Julia Galloway and Margret Bohls' Making History Project






















 In this intensive summer course students studied pottery from around the world by making reproductions and interpretations. I did a similar assignment in my grad seminar and found it to be very helpful. I think Julia is doing a week long workshop at Haystack this summer that is a variation on this theme. Check it out if you can.
 
Julia Galloway's Statement about the class. For more information Click Here.

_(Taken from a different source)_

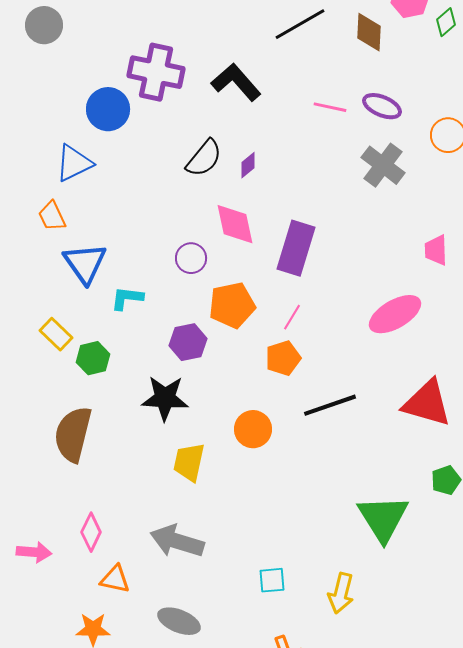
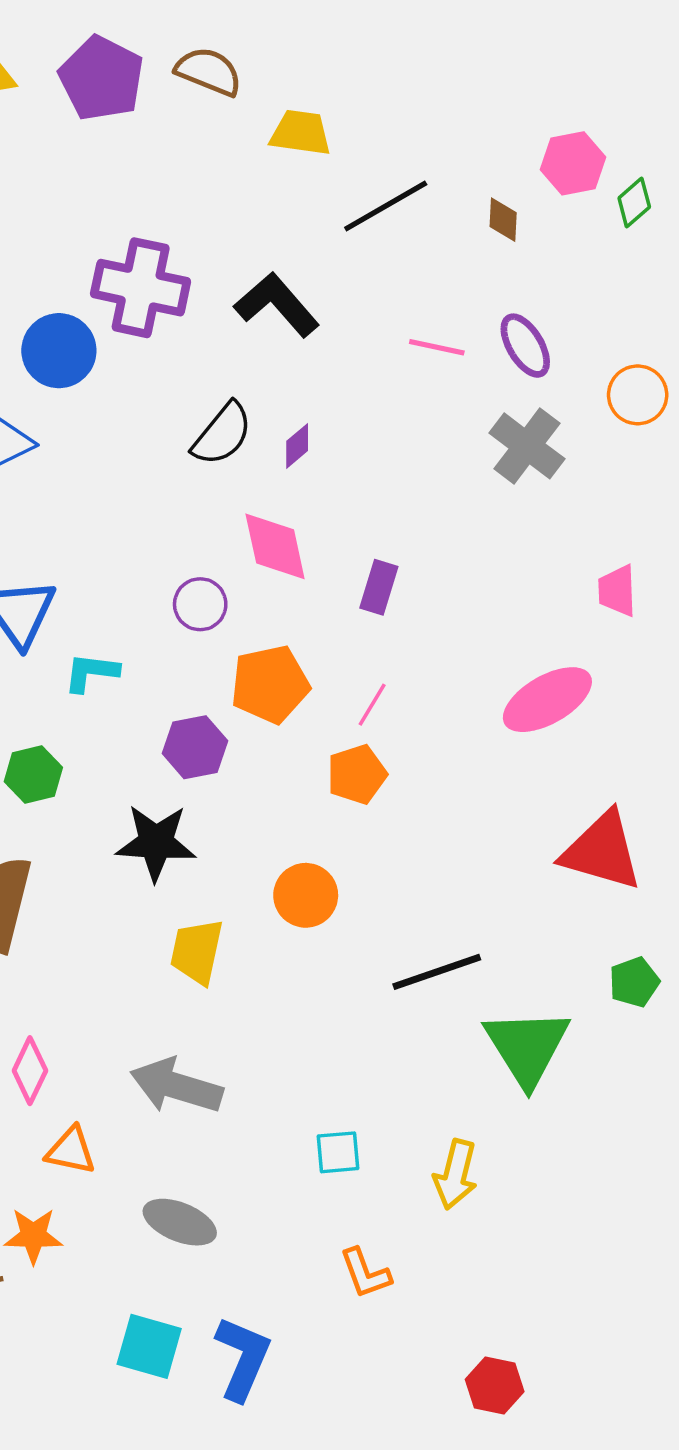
brown diamond: (369, 32) -> (503, 220), size x0.7
purple ellipse: (382, 106) -> (525, 346), turned 36
purple rectangle: (296, 248) -> (379, 587), size x0.6
black line: (330, 405) -> (437, 972), moved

Some years ago I had a dream about walking through the history of ceramics. I wanted to stand in a room and see how pottery changes over the years, through different countries, and see the influences of trade and natural resources. I wanted to see whole in front of me what I understood in bits and pieces. Hence, the "Making History" course was born. I decided to teach a class where students would make historical pottery; they would research the building techniques, clays and glazes of iconographic pottery from all over the world. They would make these objects to understand, to learn how to see, and to learn how to make. I wanted the students to work on something outside of themselves; work not based on their own self-expression or ego, but based simply on learning through making and through researching, and on the sheer pleasure of re-discovering things that have come before. This study would culminate in a large-scale exhibition of all of these objects, arranged within a timeline and within geographical relationships.

I am in no way an historian. I am easily seduced by what something looks like, and have a modest understanding of the culture behind all of these pots. To teach a class like this, I needed a co-pilot who had taught ceramic history and who also had tremendous facility with clay and a broad knowledge of ceramics. Luckily, Margaret Bohls was willing to undertake this adventure and joined me in Halifax in early July 2008. Her knowledge of ceramic history is superb and her studio ceramics knowledge is extensive. The success of the course comes from her experience and good nature. Throughout the course, Margaret gave a series of 1-2 hour slide lectures moving across the geography and chronology of ceramics. She grounded all of the wild making of pottery within a context.


We selected objects that represent important cultural developments, specific time periods, or that are simply really beautiful pots. At first we divided up the objects that the students would make by technique: unglazed earthenware, tin-glazed ware, stoneware, blue-and-white ware and porcelains. This allowed students to work in groups and share technical and cultural information.